Instructions to follow => Go through the entries below and tally the lines containing the string "scrollbar"; report only the tally.

··· Data supplied ···

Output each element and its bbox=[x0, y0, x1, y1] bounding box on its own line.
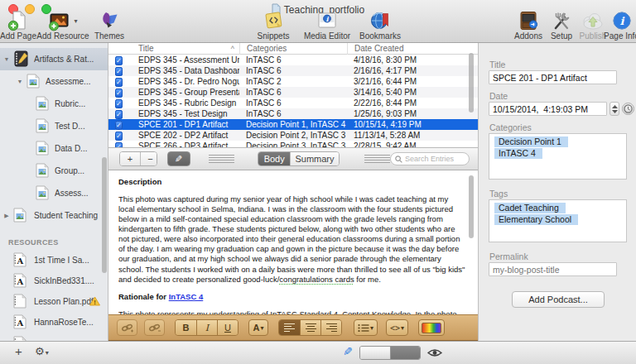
row-checkbox[interactable]: ✓ bbox=[115, 56, 123, 65]
table-row[interactable]: ✓ EDPS 345 - Assessment Unit InTASC 6 4/… bbox=[108, 55, 478, 65]
font-style-button[interactable]: A▾ bbox=[248, 319, 268, 336]
html-code-button[interactable]: <>▾ bbox=[386, 319, 408, 336]
formatting-toolbar: B I U A▾ ▾ <>▾ bbox=[108, 314, 478, 341]
category-item[interactable]: InTASC 4 bbox=[494, 148, 542, 159]
row-checkbox[interactable]: ✓ bbox=[115, 99, 123, 108]
disclosure-open-icon[interactable]: ▼ bbox=[16, 79, 24, 84]
bold-italic-underline-group: B I U bbox=[175, 319, 238, 336]
tab-summary[interactable]: Summary bbox=[290, 152, 339, 165]
resource-item-lesson-plan[interactable]: Lesson Plan.pdf ! bbox=[0, 291, 108, 312]
post-inspector: Title Date Categories Decision Point 1 I… bbox=[478, 43, 636, 341]
table-row[interactable]: ✓ SPCE 202 - DP2 Artifact Decision Point… bbox=[108, 130, 478, 141]
table-row[interactable]: ✓ EDPS 345 - Dr. Pedro Noguera InTASC 2 … bbox=[108, 76, 478, 87]
table-row[interactable]: ✓ EDPS 345 - Group Presentation InTASC 6… bbox=[108, 87, 478, 98]
align-left-button[interactable] bbox=[279, 320, 300, 335]
action-menu-button[interactable]: ⚙▾ bbox=[35, 345, 49, 357]
addons-button[interactable]: Addons bbox=[509, 10, 547, 41]
text-color-button[interactable] bbox=[418, 319, 445, 336]
title-label: Title bbox=[489, 60, 505, 69]
themes-button[interactable]: Themes bbox=[90, 10, 128, 41]
date-stepper[interactable] bbox=[610, 102, 619, 116]
media-editor-button[interactable]: i Media Editor bbox=[298, 10, 356, 41]
column-header-title[interactable]: Title^ bbox=[131, 43, 239, 55]
edit-entry-button[interactable]: ✎ bbox=[167, 151, 190, 166]
resource-item-partial[interactable]: A bbox=[0, 333, 108, 341]
tags-box[interactable]: Cadet Teaching Elementary School bbox=[489, 199, 627, 242]
underline-button[interactable]: U bbox=[217, 320, 238, 335]
resource-item-hannarose[interactable]: A HannaRoseTe... bbox=[0, 312, 108, 333]
sidebar-item-student-teaching[interactable]: ▶ Student Teaching bbox=[0, 204, 108, 227]
table-row-selected[interactable]: ✓ SPCE 201 - DP1 Artifact Decision Point… bbox=[108, 119, 478, 130]
svg-text:A: A bbox=[17, 276, 24, 285]
bookmarks-button[interactable]: Bookmarks bbox=[354, 10, 406, 41]
editor-scrollbar[interactable] bbox=[469, 175, 474, 238]
sidebar-item-rubric[interactable]: Rubric... bbox=[0, 93, 108, 115]
table-scrollbar[interactable] bbox=[469, 53, 474, 113]
table-row[interactable]: ✓ EDPS 345 - Rubric Design InTASC 6 2/22… bbox=[108, 98, 478, 108]
toggle-thumb[interactable] bbox=[360, 347, 391, 359]
sidebar-item-assessment[interactable]: ▼ Assessme... bbox=[0, 70, 108, 93]
tag-item[interactable]: Cadet Teaching bbox=[494, 203, 566, 213]
sidebar-item-assess[interactable]: Assess... bbox=[0, 182, 108, 204]
add-remove-entry-group: + − bbox=[119, 151, 157, 166]
snippets-button[interactable]: Snippets bbox=[251, 10, 296, 41]
sidebar-item-data[interactable]: Data D... bbox=[0, 137, 108, 160]
row-checkbox[interactable]: ✓ bbox=[115, 121, 123, 130]
setup-button[interactable]: Setup bbox=[546, 10, 577, 41]
post-body-editor[interactable]: Description This photo was captured duri… bbox=[108, 170, 478, 314]
add-entry-button[interactable]: + bbox=[120, 152, 140, 165]
permalink-input[interactable] bbox=[489, 262, 617, 276]
remove-link-button[interactable] bbox=[144, 319, 165, 336]
row-checkbox[interactable]: ✓ bbox=[115, 132, 123, 141]
drag-handle[interactable] bbox=[209, 155, 234, 163]
row-checkbox[interactable]: ✓ bbox=[115, 67, 123, 76]
add-link-button[interactable] bbox=[117, 319, 137, 336]
snippets-icon bbox=[263, 10, 284, 31]
permalink-label: Permalink bbox=[489, 251, 528, 261]
page-info-button[interactable]: i Page Info bbox=[607, 10, 636, 41]
column-header-date[interactable]: Date Created bbox=[347, 43, 478, 55]
search-field[interactable] bbox=[390, 152, 470, 165]
search-icon bbox=[395, 156, 402, 163]
table-row[interactable]: ✓ EDPS 345 - Test Design InTASC 6 1/25/1… bbox=[108, 108, 478, 119]
add-page-button[interactable]: Add Page bbox=[0, 10, 36, 41]
addons-icon bbox=[518, 10, 539, 31]
post-date-input[interactable] bbox=[489, 102, 607, 116]
post-title-input[interactable] bbox=[489, 70, 617, 84]
row-checkbox[interactable]: ✓ bbox=[115, 89, 123, 98]
sidebar-item-test[interactable]: Test D... bbox=[0, 115, 108, 137]
drag-handle[interactable] bbox=[364, 155, 390, 163]
intasc-link[interactable]: InTASC 4 bbox=[169, 292, 204, 301]
align-center-button[interactable] bbox=[300, 320, 320, 335]
add-item-button[interactable]: + bbox=[15, 344, 22, 358]
tab-body[interactable]: Body bbox=[258, 152, 290, 165]
add-podcast-button[interactable]: Add Podcast... bbox=[512, 291, 605, 308]
categories-box[interactable]: Decision Point 1 InTASC 4 bbox=[489, 133, 627, 180]
disclosure-open-icon[interactable]: ▼ bbox=[2, 56, 11, 62]
set-date-now-button[interactable] bbox=[622, 103, 634, 115]
table-row[interactable]: ✓ EDPS 345 - Data Dashboard InTASC 6 2/1… bbox=[108, 65, 478, 76]
row-checkbox[interactable]: ✓ bbox=[115, 110, 123, 119]
photo-page-icon bbox=[35, 96, 50, 113]
search-input[interactable] bbox=[405, 155, 465, 163]
column-header-categories[interactable]: Categories bbox=[239, 43, 347, 55]
resource-item-1st-time[interactable]: A 1st Time I Sa... bbox=[0, 250, 108, 271]
align-center-icon bbox=[306, 323, 316, 332]
italic-button[interactable]: I bbox=[196, 320, 217, 335]
tag-item[interactable]: Elementary School bbox=[494, 214, 578, 225]
checkbox-column-header[interactable] bbox=[108, 43, 131, 55]
table-row[interactable]: ✓ SPCE 266 - DP3 Artifact Decision Point… bbox=[108, 141, 478, 147]
sidebar-item-artifacts[interactable]: ▼ Artifacts & Rat... bbox=[0, 48, 108, 70]
list-button[interactable]: ▾ bbox=[354, 319, 378, 336]
disclosure-closed-icon[interactable]: ▶ bbox=[2, 213, 11, 219]
remove-entry-button[interactable]: − bbox=[140, 152, 157, 165]
row-checkbox[interactable]: ✓ bbox=[115, 78, 123, 87]
align-right-button[interactable] bbox=[320, 320, 341, 335]
edit-preview-toggle[interactable] bbox=[359, 346, 421, 360]
sidebar-item-group[interactable]: Group... bbox=[0, 160, 108, 182]
sidebar-scrollbar[interactable] bbox=[102, 157, 107, 273]
bold-button[interactable]: B bbox=[176, 320, 196, 335]
category-item[interactable]: Decision Point 1 bbox=[494, 136, 568, 147]
resource-item-sickinbed[interactable]: A SickInBed331.... bbox=[0, 271, 108, 291]
add-resource-button[interactable]: ▾ Add Resource bbox=[36, 10, 90, 41]
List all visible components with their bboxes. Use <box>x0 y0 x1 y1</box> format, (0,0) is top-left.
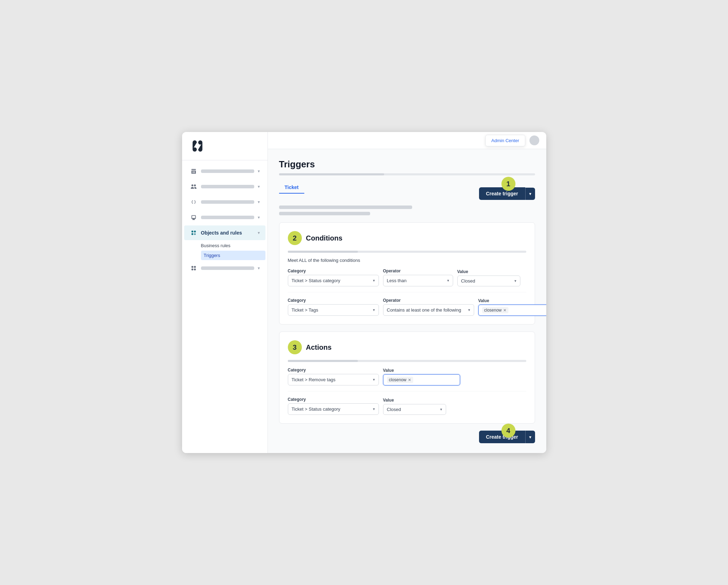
progress-bar <box>279 173 535 175</box>
chevron-icon-5: ▾ <box>258 230 260 235</box>
cond1-value-select[interactable]: Closed ▾ <box>457 276 520 286</box>
sidebar-item-apps[interactable]: ▾ <box>184 261 265 276</box>
cond2-category-label: Category <box>288 298 379 303</box>
action2-category-select[interactable]: Ticket > Status category ▾ <box>288 403 379 415</box>
progress-bar-fill <box>279 173 384 175</box>
svg-point-0 <box>193 147 197 152</box>
nav-item-label-2 <box>201 185 254 188</box>
conditions-title: Conditions <box>306 234 342 242</box>
people-icon <box>190 183 197 190</box>
page-title: Triggers <box>279 159 535 170</box>
cond1-operator-select[interactable]: Less than ▾ <box>383 275 453 286</box>
action2-category-chevron: ▾ <box>373 407 375 411</box>
bottom-bar: 4 Create trigger ▾ <box>279 431 535 443</box>
nav-item-label-6 <box>201 266 254 270</box>
action-row-2: Category Ticket > Status category ▾ Valu… <box>288 397 526 415</box>
cond2-tag-closenow: closenow ✕ <box>482 307 508 313</box>
cond1-operator-group: Operator Less than ▾ <box>383 269 453 286</box>
actions-title: Actions <box>306 343 332 351</box>
chevron-icon-1: ▾ <box>258 169 260 174</box>
cond1-category-label: Category <box>288 269 379 273</box>
sidebar-nav: ▾ ▾ ▾ <box>182 160 268 453</box>
admin-center-dropdown[interactable]: Admin Center <box>485 135 525 146</box>
step-badge-2: 2 <box>288 231 302 245</box>
cond2-operator-label: Operator <box>383 298 474 303</box>
action2-category-group: Category Ticket > Status category ▾ <box>288 397 379 415</box>
sub-nav-item-triggers[interactable]: Triggers <box>201 251 265 260</box>
cond2-tag-text: closenow <box>484 308 502 313</box>
cond1-operator-chevron: ▾ <box>447 278 449 283</box>
zendesk-logo <box>189 140 206 152</box>
cond2-operator-group: Operator Contains at least one of the fo… <box>383 298 474 316</box>
cond2-category-select[interactable]: Ticket > Tags ▾ <box>288 304 379 316</box>
action1-value-label: Value <box>383 368 460 373</box>
step-badge-4: 4 <box>501 424 515 438</box>
conditions-subtitle: Meet ALL of the following conditions <box>288 258 526 263</box>
cond2-value-tag-input[interactable]: closenow ✕ <box>478 305 546 316</box>
cond1-category-select[interactable]: Ticket > Status category ▾ <box>288 275 379 286</box>
chevron-icon-2: ▾ <box>258 184 260 189</box>
action2-category-label: Category <box>288 397 379 402</box>
step-badge-3: 3 <box>288 340 302 354</box>
action2-value-group: Value Closed ▾ <box>383 398 446 415</box>
sidebar-item-people[interactable]: ▾ <box>184 179 265 194</box>
cond2-value-group: Value closenow ✕ <box>478 298 546 316</box>
cond2-operator-chevron: ▾ <box>468 308 470 312</box>
user-avatar[interactable] <box>529 135 539 145</box>
sidebar: ▾ ▾ ▾ <box>182 132 268 453</box>
sidebar-item-objects-rules-label: Objects and rules <box>201 230 254 236</box>
action1-tag-text: closenow <box>389 377 407 382</box>
sub-nav-item-business-rules[interactable]: Business rules <box>201 241 265 250</box>
actions-progress-fill <box>288 360 358 362</box>
create-trigger-chevron-top[interactable]: ▾ <box>525 188 535 200</box>
cond2-tag-remove[interactable]: ✕ <box>503 308 506 313</box>
sidebar-item-buildings[interactable]: ▾ <box>184 164 265 179</box>
cond2-operator-select[interactable]: Contains at least one of the following ▾ <box>383 304 474 316</box>
arrows-icon <box>190 198 197 206</box>
conditions-progress <box>288 251 526 253</box>
chevron-icon-6: ▾ <box>258 266 260 271</box>
action1-tag-remove[interactable]: ✕ <box>408 378 411 382</box>
top-bar: Admin Center <box>268 132 546 149</box>
sidebar-item-objects-rules[interactable]: Objects and rules ▾ <box>184 225 265 240</box>
svg-point-1 <box>198 140 202 145</box>
sidebar-item-monitor[interactable]: ▾ <box>184 210 265 225</box>
condition-row-1: Category Ticket > Status category ▾ Oper… <box>288 269 526 292</box>
cond1-value-chevron: ▾ <box>514 279 516 283</box>
action2-value-label: Value <box>383 398 446 403</box>
action1-category-chevron: ▾ <box>373 377 375 382</box>
cond1-value-group: Value Closed ▾ <box>457 269 520 286</box>
action-row-1: Category Ticket > Remove tags ▾ Value cl… <box>288 368 526 391</box>
condition-row-2: Category Ticket > Tags ▾ Operator Contai… <box>288 298 526 316</box>
skeleton-bar-2 <box>279 212 370 215</box>
logo-area <box>182 132 268 160</box>
actions-progress <box>288 360 526 362</box>
cond2-category-chevron: ▾ <box>373 308 375 312</box>
tab-ticket[interactable]: Ticket <box>279 182 304 194</box>
create-trigger-chevron-bottom[interactable]: ▾ <box>525 431 535 443</box>
chevron-icon-4: ▾ <box>258 215 260 220</box>
action1-value-group: Value closenow ✕ <box>383 368 460 385</box>
actions-header: 3 Actions <box>288 340 526 354</box>
action1-category-group: Category Ticket > Remove tags ▾ <box>288 368 379 385</box>
nav-item-label-3 <box>201 200 254 204</box>
action2-value-select[interactable]: Closed ▾ <box>383 404 446 415</box>
chevron-icon-3: ▾ <box>258 200 260 204</box>
conditions-header: 2 Conditions <box>288 231 526 245</box>
app-container: ▾ ▾ ▾ <box>182 132 546 453</box>
sidebar-item-arrows[interactable]: ▾ <box>184 195 265 209</box>
skeleton-bar-1 <box>279 206 412 209</box>
action1-category-select[interactable]: Ticket > Remove tags ▾ <box>288 374 379 385</box>
cond1-category-chevron: ▾ <box>373 278 375 283</box>
cond1-category-group: Category Ticket > Status category ▾ <box>288 269 379 286</box>
step-badge-1: 1 <box>501 177 515 191</box>
conditions-section: 2 Conditions Meet ALL of the following c… <box>279 222 535 325</box>
page-content: Triggers Ticket 1 Create trigger ▾ <box>268 149 546 453</box>
action1-value-tag-input[interactable]: closenow ✕ <box>383 374 460 385</box>
objects-rules-icon <box>190 229 197 237</box>
apps-icon <box>190 264 197 272</box>
sub-nav: Business rules Triggers <box>182 241 268 260</box>
actions-section: 3 Actions Category Ticket > Remove tags … <box>279 332 535 424</box>
create-trigger-button-top[interactable]: Create trigger <box>479 187 525 200</box>
monitor-icon <box>190 214 197 221</box>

···

Finished exercise => 3